• **SOURCE MATERIAL**:
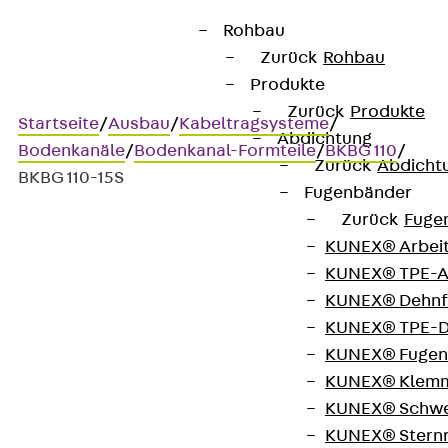
Rohbau
Zurück
Rohbau
Produkte
Zurück
Produkte
Startseite
/
Ausbau
/
Kabeltragsysteme
/
Abdichtung
Bodenkanäle
/
Bodenkanal-Formteile
/
BKBG 110
/
Zurück
Abdicht
BKBG 110-15S
Fugenbänder
Zurück
Fuge
KUNEX® Arbei
Art.-Nr. BKBG 110-15S
KUNEX® TPE-A
Bodenkanal-Bogen 90° m.
KUNEX® Dehnf
Gehrungsschnitt,
KUNEX® TPE-D
KUNEX® Fugen
KUNEX® Klem
Bodenkanal-Bogen mit
KUNEX® Schwe
Gehrungsschnitt, Höhe = 110
KUNEX® Stern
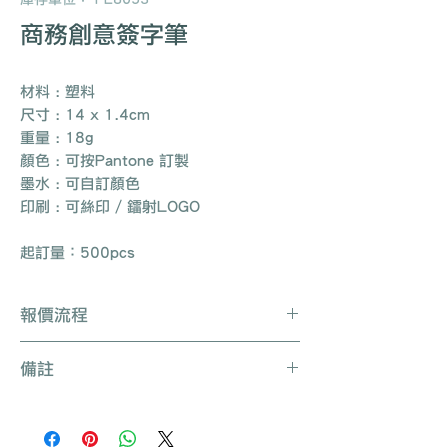
商務創意簽字筆
材料 : 塑料
尺寸 : 14 x 1.4cm
重量 : 18g
顏色 : 可按Pantone 訂製
墨水 : 可自訂顏色
印刷 : 可絲印 / 鐳射LOGO
起訂量：500pcs
報價流程
Whatsapp / 電郵 / 電話 / 網站即時對
備註
話聯絡我們
提供要查詢的產品編號 (e.g. :
產品種類繁多不能盡錄, 有需要可聯絡
UB3003)
我們查詢更多產品
說明要求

• **REQUIREMENT**:
Gather each line in the data that holds the string "BKBG".

• **EXPECTED ANSWER**:
BKBG 110
BKBG 110-15S
Art.-Nr. BKBG 110-15S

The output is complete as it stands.